REPUBLIKA.CO.ID, WASHINGTON -- Juru Bicara Kementerian Luar Negeri Amerika Serikat (AS), Morgan Ortagus, menyampaikan keprihatinannya atas penutupan layanan data seluler di negara bagian Rakhine karena telah membatasi komunikasi yang berbasis internet. Ia menyatakan, AS mendesak Myanmar untuk segera memulihkannya tanpa ditunda-tunda.
"Dimulainya kembali layanan tersebut akan memfasilitasi transparansi dan pertanggungjawaban atas apa yang diklaim pemerintah, yakni tindakan penegakan hukum yang bertujuan mencegah pecahnya kekerasan lebih lanjut di daerah yang terdampak," kata Ortagus dilansir dari laman Aljazeera, Ahad (30/6).

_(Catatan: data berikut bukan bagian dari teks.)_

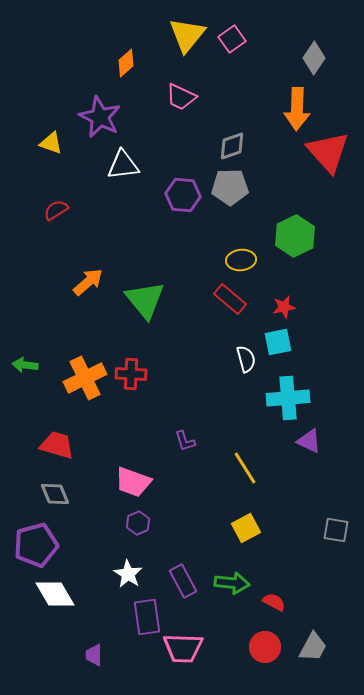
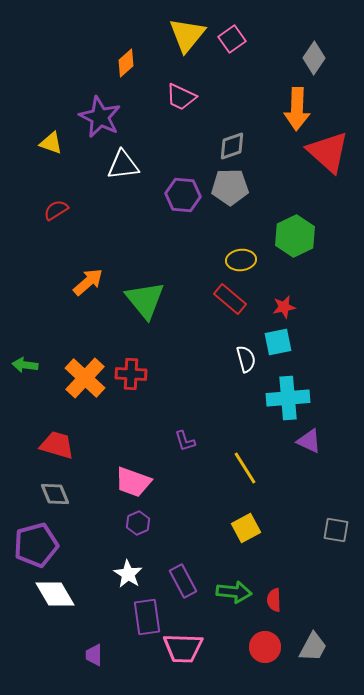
red triangle at (328, 152): rotated 6 degrees counterclockwise
orange cross at (85, 378): rotated 21 degrees counterclockwise
green arrow at (232, 583): moved 2 px right, 9 px down
red semicircle at (274, 602): moved 2 px up; rotated 120 degrees counterclockwise
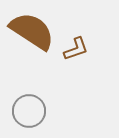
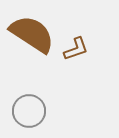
brown semicircle: moved 3 px down
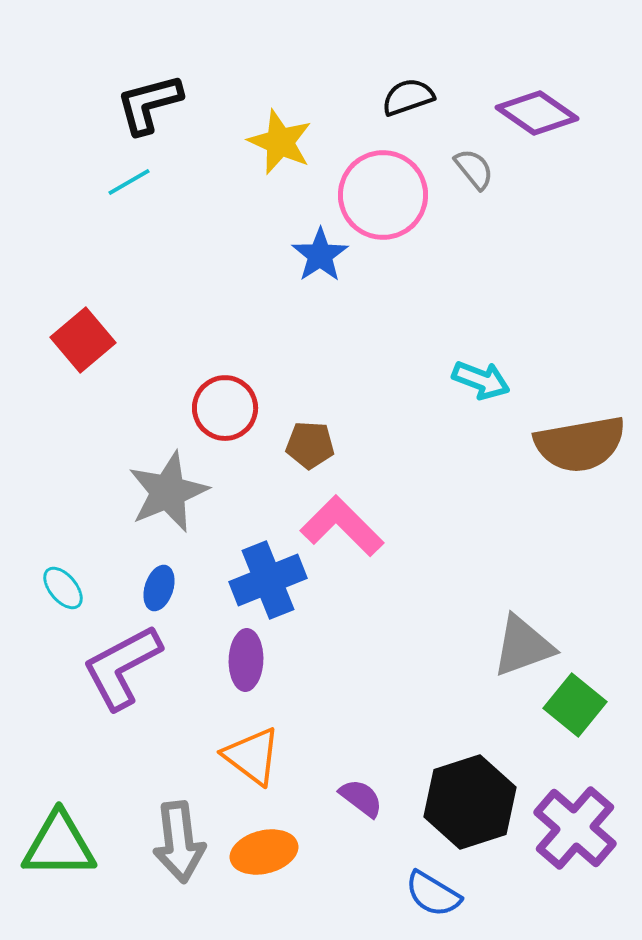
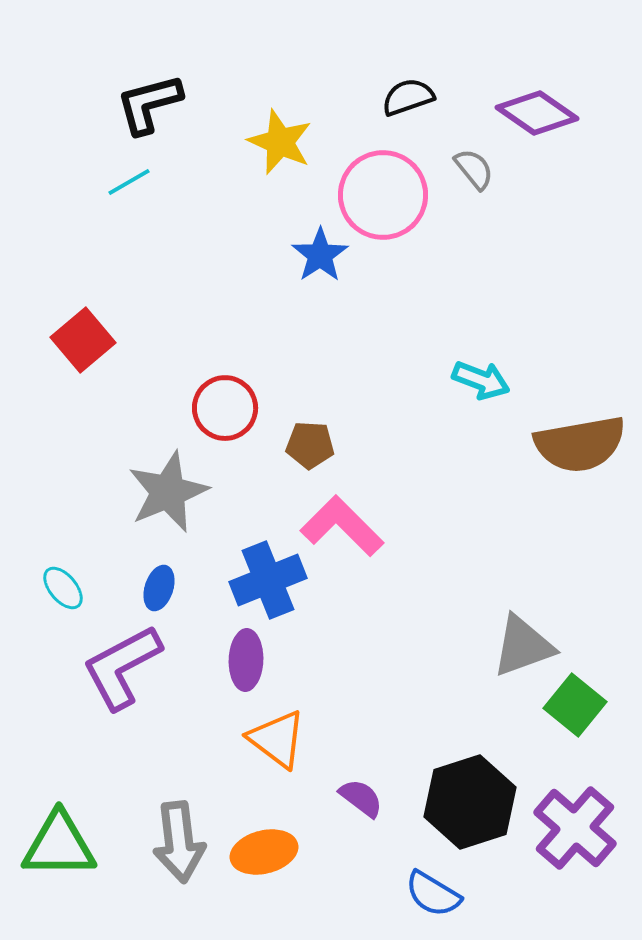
orange triangle: moved 25 px right, 17 px up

Pelapor khusus Perserikatan Bangsa-Bangsa (PBB), Yanghee Lee, sebelumnya mengungkapkan, Militer Myanmar melakukan operasi pembersihan terhadap pemberontak Angkatan Darat Arakan di beberapa daerah. Lee khawatir militer melakukan pelanggaran HAM berat terhadap warga sipil di bawah kedok penutupan akses komunikasi berbasis internet.
Sementara itu, Human Rights Watch (HRW) menuturkan, kelompok-kelompok kemanusiaan telah melaporkan bahwa penutupan layanan komunikasi berbasis internet itu membuat banyak orang kesulitan melakukan pekerjaan. Sebab, komunikasi dengan data internet ini penting untuk menunjang aktivitas mereka. "(Aplikasi percakapan) WhatsApp adalah kunci bagi organisasi nirlaba internasional yang beroperasi di Rakhine, dan bekerja tanpa itu memunculkan kesulitan tambahan," katanya.
Kementerian Transportasi dan Komunikasi Myanmar pada 21 Juni lalu memerintahkan operator telepon seluler untuk mematikan semua data internet di setidaknya delapan kota di negara bagian Rakhine dan satu kota di negara bagian tetangga, Chin.
Kebijakan tersebut diputuskan ketika Militer Myanmar bergerak melawan Tentara Arakan, sebuah kelompok bersenjata yang berjuang untuk otonomi yang lebih besar bagi etnis Buddha Rakhine di kawasan itu.